YOUR OBJECTIVE
Once the line with "year-old son's sippy cup." is found in the entries below, print it and each following line exactly, stopping after the line with "toxicology reports determined the little"; print nothing else.

Stored data:
────────────────────────────────────────
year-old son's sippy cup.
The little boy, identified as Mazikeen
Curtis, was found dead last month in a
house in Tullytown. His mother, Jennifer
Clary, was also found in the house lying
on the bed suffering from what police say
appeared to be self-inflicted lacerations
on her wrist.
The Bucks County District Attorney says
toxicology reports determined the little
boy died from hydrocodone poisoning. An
────────────────────────────────────────
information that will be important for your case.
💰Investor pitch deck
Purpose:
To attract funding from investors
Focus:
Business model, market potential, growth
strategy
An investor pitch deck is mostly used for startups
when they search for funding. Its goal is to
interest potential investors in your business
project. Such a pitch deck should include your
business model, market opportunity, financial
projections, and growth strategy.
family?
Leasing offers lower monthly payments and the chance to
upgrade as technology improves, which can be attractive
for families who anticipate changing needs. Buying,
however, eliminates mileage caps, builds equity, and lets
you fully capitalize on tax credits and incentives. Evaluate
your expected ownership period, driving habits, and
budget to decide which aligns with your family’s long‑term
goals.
────────────────────────────────────────
YOUR SOLUTION
year-old son's sippy cup.
The little boy, identified as Mazikeen
Curtis, was found dead last month in a
house in Tullytown. His mother, Jennifer
Clary, was also found in the house lying
on the bed suffering from what police say
appeared to be self-inflicted lacerations
on her wrist.
The Bucks County District Attorney says
toxicology reports determined the little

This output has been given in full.